For those of us who still operate in what is now called "the plain style", there may be hope in the poetry of "the planet's most popular living poet", who is nothing if not plain. Collins is so plain he seems to stand behind a curtain while his poems write themselves. When they are finished, he comes forward to take a bow and everyone loves him because he is so debonair. But whimsy is whimsy.
If anyone takes to heart Coleridge's distinction between fancy and the imagination, it isn't Collins; he seems to be on a mission to rehabilitate fancy into the lyric arsenal. His first poem, "You, Reader" is fine until his eye lights on a salt and pepper pot and the twee, New York School side of his brain wonders "if they had become friends/after all these years/or if they were still strangers to one another/like you and me..." Here nothing is brought into the depths of the real except literary frailty and this is too often used as a subject in itself. The strange thing is that his vaunted feebleness isn't more off-putting. You get used to it. You get to like it because it so clearly follows the movement of his mind. He can't help being a bit of a drip; he's a poet, after all.
To read Collins is to sit down with him each morning in his kitchen in northern Westchester county, New York, or outside in his "rough chair", in what you feel is a disciplined cultivation of his talent. In a sense, the poetry is in the discipline; these are diary entries from the mind's present tense. Since there is no hiding in this world, we might as well start from where we are and see what happens. In the end, what these poems are about is writing, never the greatest subject.
A central poem is about a special pair of glasses he has to "send away for", which filter out "the harmful sight of you". If you can take this you'll take Collins en bloc. Eventually, he has to take them off to sleep, praying that, you guessed it, "I will not see you in my dreams". It's like a children's story of "The Magic Spectacles", except that, being grown-up, we ask ourselves what it means and can come up with nothing but sympathy for the man, because his glasses are so obviously his poems. Move forward 40 pages to the title poem: "The trouble with poetry is/that it encourages the writing of more poetry/And how will it ever end?"

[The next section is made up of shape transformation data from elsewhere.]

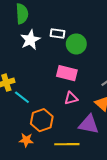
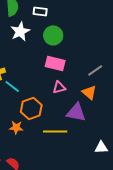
white rectangle: (57, 34) -> (40, 11), moved
green circle: (76, 44) -> (53, 35), moved

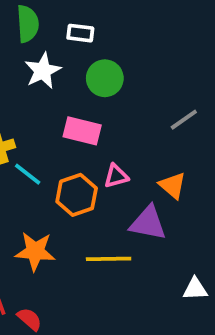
pink rectangle: (55, 63) -> (82, 131), moved
gray line: (95, 70) -> (184, 120), moved
orange hexagon: (31, 108) -> (77, 195), moved
orange star: (16, 127) -> (35, 251), size x1.5

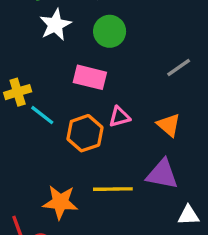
purple triangle: (148, 223) -> (162, 174), moved
orange star: (35, 251) -> (60, 202), moved

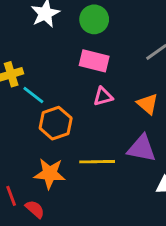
pink rectangle: (90, 77) -> (94, 61), moved
orange hexagon: (85, 133) -> (56, 123), moved

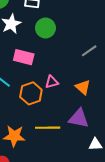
pink rectangle: (94, 61) -> (24, 57), moved
orange hexagon: (56, 123) -> (31, 93), moved

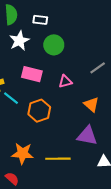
pink triangle: (52, 82) -> (65, 81), moved
yellow line: (48, 128) -> (58, 159), moved

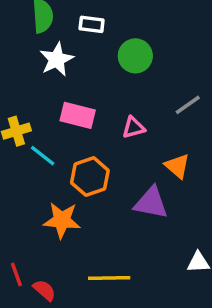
green circle: (54, 45) -> (135, 56), moved
purple triangle: (87, 136) -> (151, 203), moved
orange star: (22, 153) -> (62, 220), moved
yellow line: (58, 159) -> (109, 278), moved

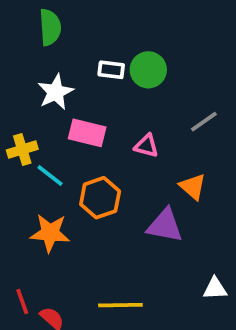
white rectangle: (92, 24) -> (111, 70), moved
white star: (57, 59) -> (56, 92), moved
pink triangle: (134, 128) -> (146, 146), turned 30
orange star: (62, 220) -> (50, 233), moved

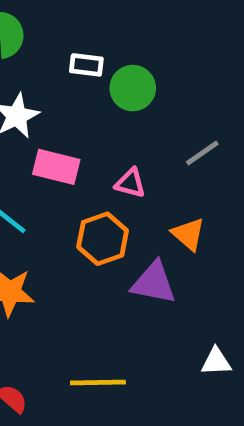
white rectangle: (111, 70) -> (86, 65), moved
orange hexagon: (100, 198) -> (103, 239), moved

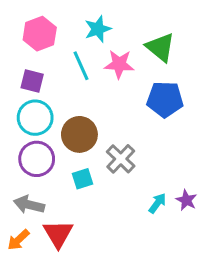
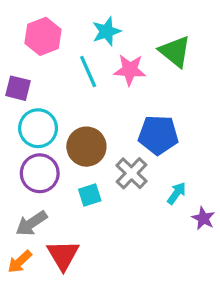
purple square: (32, 81) -> (18, 88), moved
blue pentagon: (165, 99) -> (158, 135), moved
cyan arrow: (157, 203) -> (177, 193), moved
gray arrow: (29, 205) -> (31, 223), turned -48

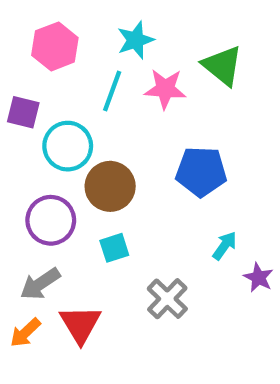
cyan line: (88, 71) -> (112, 91), turned 44
cyan circle: (38, 128) -> (68, 146), moved
gray cross: (132, 173) -> (167, 299), moved

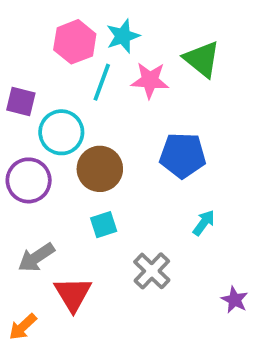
pink hexagon: (55, 46) -> (75, 42), moved
purple circle: (51, 220) -> (29, 180), moved
purple star: (258, 278) -> (235, 300), moved
orange arrow: (25, 333) -> (23, 327), moved

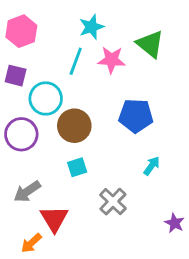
pink hexagon: (75, 42) -> (21, 31), moved
orange arrow: (23, 327) -> (31, 243), moved

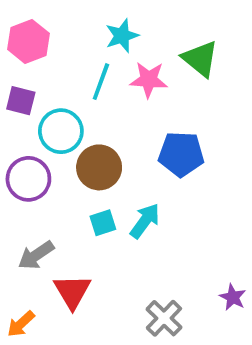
cyan arrow: (152, 166) -> (145, 221), moved, size x1.4
gray cross: (113, 202) -> (164, 318), moved
orange arrow: (31, 243) -> (21, 324), moved

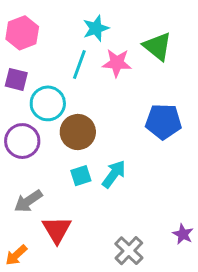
blue pentagon: (181, 154) -> (163, 121), moved

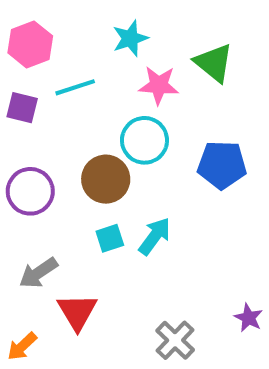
cyan line: (79, 64) -> (75, 87), moved, turned 52
cyan circle: (48, 103) -> (144, 140), moved

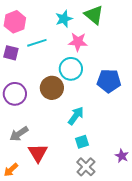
green triangle: (214, 63) -> (94, 15), moved
cyan square: (110, 238) -> (82, 142), moved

Perhaps, after all, it is good humour that draws the eye so agreeably down the page in his company. In these spontaneous, dopey effusions, there really isn't any need for revision on behalf of good taste or Colridgean "imagination" - only for obedience to the moment and whatever it throws up. If whimsy triumphs, the poem will at least represent the movement of a mind and openness will have been achieved, never mind instant disposabilty.